State Management: The tracer maintains active span context using thread-local storage or async context variables, enabling automatic parent-child relationships across async operations.

Performance Analysis

Time Complexity: O(1) for span creation and attribute setting. The tracer uses hash tables for span lookup and linked lists for span relationships.

Space Complexity: O(n) where n is the number of active spans. Each span stores ~1KB of metadata plus variable attribute data.

Bottlenecks:

Span export becomes the limiting factor at scale (1000+ spans/second)
Attribute serialization for complex objects (embeddings, large prompts)
Network I/O to observability backends during export batches

Mitigation: Use async exporters, compress span data, and sample high-volume operations.

📊 Visualizing LLM Request Flows with Distributed Tracing

LLM applications create complex execution graphs that traditional request tracing can't capture. Here's how a typical RAG agent execution looks with proper instrumentation:

graph TD
    A[User Question] --> B[Intent Classification]
    B --> C[Vector Search]
    B --> D[Knowledge Graph Query]  
    C --> E[Document Ranking]
    D --> F[Entity Resolution]
    E --> G[Context Assembly]
    F --> G
    G --> H[Prompt Construction]
    H --> I[LLM Generation]
    I --> J[Output Validation]
    J --> K{Valid Response?}
    K -->|Yes| L[Response Formatting]
    K -->|No| M[Fallback Generation]
    M --> N[Secondary LLM Call]
    N --> L
    L --> O[User Response]

    style B fill:#e1f5fe
    style C fill:#e8f5e8  
    style D fill:#e8f5e8
    style I fill:#fff3e0
    style N fill:#fff3e0
    style J fill:#fce4ec

Each node in this graph becomes a span in your distributed trace, with the following key attributes:

Span Type	Key Attributes	Example Values
Intent Classification	`llm.prompt`, `llm.tokens.input`, `classification.confidence`	"Classify: 'What is RAG?'", 23, 0.94
Vector Search	`search.query`, `search.results.count`, `search.similarity.threshold`	"RAG retrieval", 15, 0.7
LLM Generation	`llm.model`, `llm.tokens.total`, `llm.cost.usd`	"gpt-4-turbo", 1247, $0.031
Output Validation	`validation.rules`, `validation.passed`, `validation.errors`	["factual", "relevant"], true, []

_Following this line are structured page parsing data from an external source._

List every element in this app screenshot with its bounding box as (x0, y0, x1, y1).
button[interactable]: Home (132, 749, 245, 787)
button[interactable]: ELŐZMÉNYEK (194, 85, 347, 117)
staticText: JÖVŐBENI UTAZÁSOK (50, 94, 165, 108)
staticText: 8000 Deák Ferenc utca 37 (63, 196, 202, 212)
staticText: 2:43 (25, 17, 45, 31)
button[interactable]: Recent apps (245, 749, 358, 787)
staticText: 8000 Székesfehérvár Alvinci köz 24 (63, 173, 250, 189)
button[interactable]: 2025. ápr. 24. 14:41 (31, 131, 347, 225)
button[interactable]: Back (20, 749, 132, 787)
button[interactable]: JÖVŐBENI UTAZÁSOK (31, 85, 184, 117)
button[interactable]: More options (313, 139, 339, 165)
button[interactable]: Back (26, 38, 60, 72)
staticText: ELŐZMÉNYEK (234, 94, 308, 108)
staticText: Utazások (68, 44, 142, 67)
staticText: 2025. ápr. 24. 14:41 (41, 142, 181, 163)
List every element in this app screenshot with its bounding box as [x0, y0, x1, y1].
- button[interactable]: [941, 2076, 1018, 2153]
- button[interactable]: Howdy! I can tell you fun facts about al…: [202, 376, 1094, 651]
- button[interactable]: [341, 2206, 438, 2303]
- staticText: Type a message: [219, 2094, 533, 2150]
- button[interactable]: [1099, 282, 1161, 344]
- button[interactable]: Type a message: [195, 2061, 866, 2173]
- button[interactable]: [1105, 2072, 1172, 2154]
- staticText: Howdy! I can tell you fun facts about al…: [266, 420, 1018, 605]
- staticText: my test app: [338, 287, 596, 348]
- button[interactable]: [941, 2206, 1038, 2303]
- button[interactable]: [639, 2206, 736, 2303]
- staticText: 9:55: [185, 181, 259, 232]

🌍 Real-World Debugging: From Prompt Drift to Cost Explosions

Case Study 1: The Hallucinating Support Bot

Situation: A customer support chatbot started giving incorrect refund policies, causing compliance issues.

Investigation with LangSmith:

Trace Analysis: Filtered traces by "refund" keyword, found 23% contained hallucinated policy details
Prompt Inspection: Discovered the knowledge base retrieval was returning outdated documents
Context Quality: Document relevance scores averaged 0.4 (below 0.7 threshold)

Root Cause: The vector database hadn't been updated with new policies, so context retrieval failed silently.

Solution: Added context quality monitoring and alerts when average relevance drops below 0.6.

@traceable
def validate_context_quality(retrieved_docs: list, threshold: float = 0.6):
    avg_score = sum(doc["relevance_score"] for doc in retrieved_docs) / len(retrieved_docs)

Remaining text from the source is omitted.